I think this is a reasonable architecture and if I am asked to recommend an
architecture to someone connected to a MAE or NAP, I will mention this one.
I recommend that you do the same. Perhaps you can live to see your ideal
done up in practice. But banish all expectations that either a peering point
administrator will help enforce your ideology, or that you will ever get full
voluntary buy-in from every peer.
N**2 BGP4 sessions are bad for likely values of N (100, maybe.) That won't
change just because we've got a 1GB-RAM DEC Alpha with a 300MHz processor
instead of a Cisco to do our route processing. N**2 BGP4 sessions is a bad
design no matter what you're implementing it with. In that sense, your idea
is not "viable" since it doesn't solve some of the real problems coming up.
Oh, of course, and I did mention that collocated route servers do not
solve any scalability problem, they just get around the Cisco memory
capacity problem.

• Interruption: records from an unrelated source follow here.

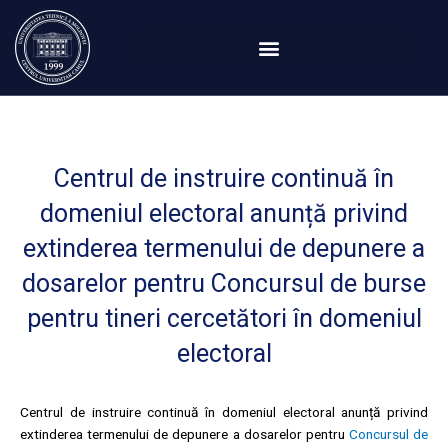
Перейти
к
содержимому
Centrul de instruire continuă în
domeniul electoral anunță privind
extinderea termenului de depunere a
dosarelor pentru Concursul de burse
pentru tineri cercetători în domeniul
electoral
Centrul de instruire continuă în domeniul electoral anunță privind
extinderea termenului de depunere a dosarelor pentru
Concursul de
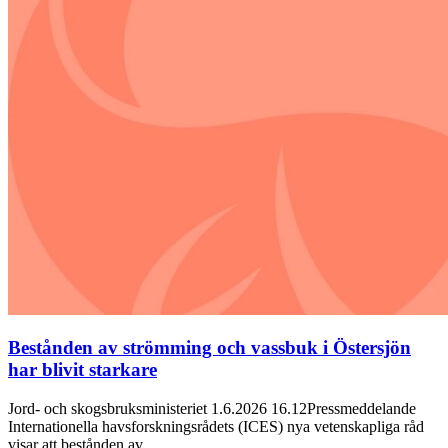
Bestånden av strömming och vassbuk i Östersjön
har blivit starkare
Jord- och skogsbruksministeriet 1.6.2026 16.12Pressmeddelande
Internationella havsforskningsrådets (ICES) nya vetenskapliga råd
visar att bestånden av…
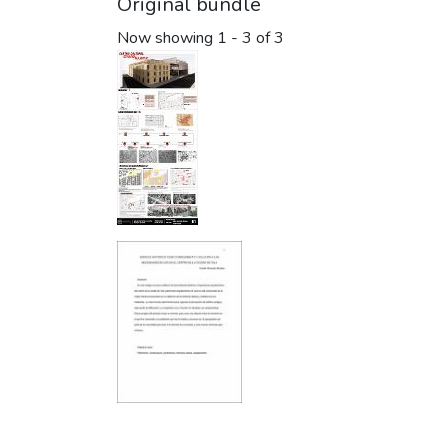
Original bundle
Now showing
1 - 3 of 3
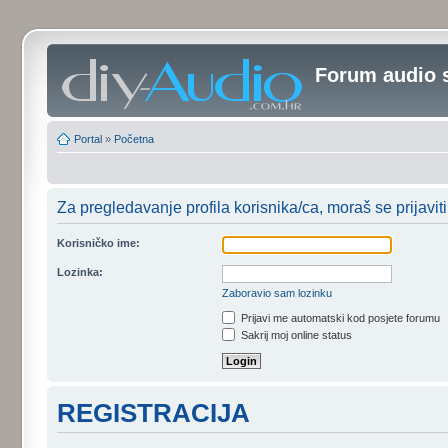
Forum audio 
Portal
»
Početna
Za pregledavanje profila korisnika/ca, moraš se prijaviti
Korisničko ime:
Lozinka:
Zaboravio sam lozinku
Prijavi me automatski kod posjete forumu
Sakrij moj online status
REGISTRACIJA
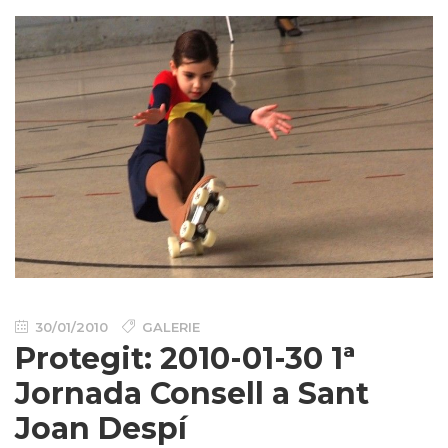
30/01/2010
GALERIE
Protegit: 2010-01-30 1ª
Jornada Consell a Sant
Joan Despí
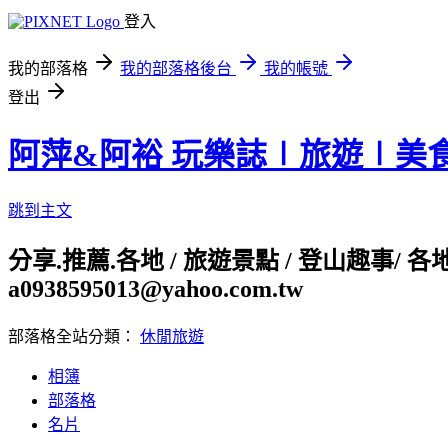
登入
我的部落格
我的部落格後台
我的帳號
登出
阿萍&阿裕 玩樂誌∣旅遊∣美
跳到主文
分享.推薦.各地 / 旅遊景點 / 登山趣事/ 
a0938595013@yahoo.com.tw
部落格全站分類：
休閒旅遊
相簿
部落格
名片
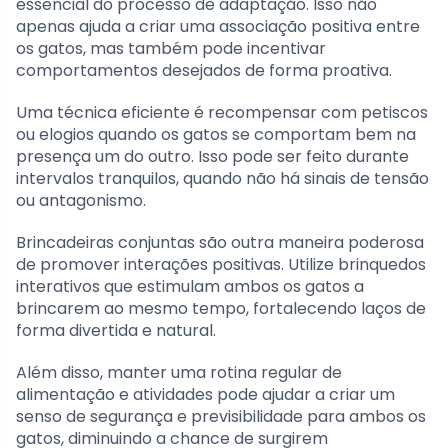
essencial do processo de adaptação. Isso não
apenas ajuda a criar uma associação positiva entre
os gatos, mas também pode incentivar
comportamentos desejados de forma proativa.
Uma técnica eficiente é recompensar com petiscos
ou elogios quando os gatos se comportam bem na
presença um do outro. Isso pode ser feito durante
intervalos tranquilos, quando não há sinais de tensão
ou antagonismo.
Brincadeiras conjuntas são outra maneira poderosa
de promover interações positivas. Utilize brinquedos
interativos que estimulam ambos os gatos a
brincarem ao mesmo tempo, fortalecendo laços de
forma divertida e natural.
Além disso, manter uma rotina regular de
alimentação e atividades pode ajudar a criar um
senso de segurança e previsibilidade para ambos os
gatos, diminuindo a chance de surgirem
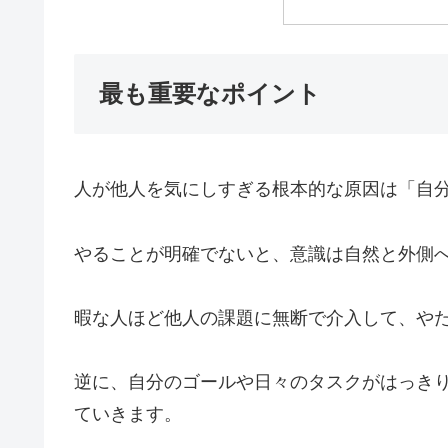
最も重要なポイント
人が他人を気にしすぎる根本的な原因は「自
やることが明確でないと、意識は自然と外側
暇な人ほど他人の課題に無断で介入して、や
逆に、自分のゴールや日々のタスクがはっき
ていきます。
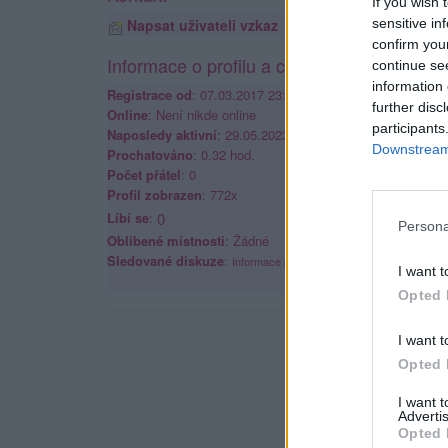
If you wish 
sensitive in
Napsat uživateli vzkaz
confirm you
Informace o profilu a chatu
continue se
information 
Registrace od
: 07.03.2017 23:58
further disc
Online
: Není nikde online
participants
Naposledy aktivní
: 29.05.2023 00:16
Downstream 
Prochatováno
: 0.32 hod.
Počet přátel
: 0
Profil zobrazen
: 772x
Líbí se
:
0
Persona
Oblibené místnosti
: Žádné
Sledované diskuze
:
Informace pro uživatele
I want t
Opted 
I want t
Opted 
I want 
Advertis
Opted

Apart from this, it is also worth noting that few
routers at each XP announce a full set of routes to some or all
neighbors: most announce what they originate, transit ASes announce what
they originate as well as what their customers originate; those who do
not get enough routes from non-transit peering buy transit for what they
cannot hear from bigger carriers. The result is that with 20 neighbors a
given router likely won't hear 20x full-Internet paths.
Does a central RS per-NAP have better scalability than collocated per-AS
route servers do? This is an honest question; I would venture that it
doesn't, but I have not studied the question enough. The whole point of
my suggesting collocated per-AS route servers was that Sprint refuses to
go with the RA RS idea and Sprint is large enough that there is now
going to be a bit of the Pittsburg NANOG conference dedicated to this
problem; my hope was that collocated route servers would be acceptable
to Sprint, thus buying us much time before even that scheme became
unusable due to scalability problems.
[A fast PC with 1GB of RAM should be able to handle any NAP for the next
year to two years, by which time IPv6 could be hitting the scene]
I can't even begin to comment on that, I'm sure that I'd offend you.
That's ok. If I'm ignorant of something, I'd like to learn; it won't
offend me to be shown I don't know something (at worst I will feel
embarrassed). What bothers you about that comment? I know how quickly the
Internet is growing and I'm betting that collocated route servers will
scale for the next year at least, probably longer. As for IPv6, I freely
admit that I'm not up to date on what is happenning with it, but I
understand it uses CIDR from the beginning. That IPv4 used that awful
class scheme for so long is the main reason we're talking about 100k
paths and routers falling over; if IPv6 can start with CIDR from the
beginning along with no IP address protability accross carriers, then
we'll be ok. IPv6 could benefit from better host, router and name server
configuration protocols so as to simplify renumbering; so could IPv4.